After the political theatrics end, ESG will still be part of private markets

After the political theatrics end, ESG will still be part of private markets

Private equity firms place value on ESG, even outside the political limelight, and that suggests sustainable investing will live on.

Expert analysis by Toby Mitchenall


Much has been written about the ESG backlash in the US. It rumbles on, but the impact remains limited.

In places, the anti-ESG sentiment has been transposed into laws that Robert Eccles , a visiting professor at Sa?d Business School, University of Oxford , described as “crazy”. This is presumably why only 24 percent of them have passed.
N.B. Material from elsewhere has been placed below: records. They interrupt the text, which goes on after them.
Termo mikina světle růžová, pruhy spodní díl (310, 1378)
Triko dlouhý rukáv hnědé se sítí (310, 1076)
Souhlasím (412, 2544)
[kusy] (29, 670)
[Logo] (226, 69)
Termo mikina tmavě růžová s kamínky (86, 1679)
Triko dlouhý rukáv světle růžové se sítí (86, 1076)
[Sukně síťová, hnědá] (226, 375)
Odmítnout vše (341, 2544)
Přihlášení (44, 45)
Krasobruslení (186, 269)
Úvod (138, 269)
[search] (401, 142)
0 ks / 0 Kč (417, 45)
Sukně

With a long background in sustainable finance, Eccles is able to speak on a broad range of topics, which he did at PEI Group’s London office this week. Eccles classes himself as a sustainability pragmatist and much of the discussion circled back to a need to move past the “political theatre”, to work across the political aisle, and have more reasoned discussions about the correct way forward on the climate crisis and other matters of sustainability. At both ends of the spectrum, opinions are too extreme to be productive, he said.

Eccles, however, is optimistic that beyond the 2024 US presidential race, the anti-ESG movement will run out of steam: “You can sort of feel it: the wind going out of the sails, because the economic logic behind it isn’t there.”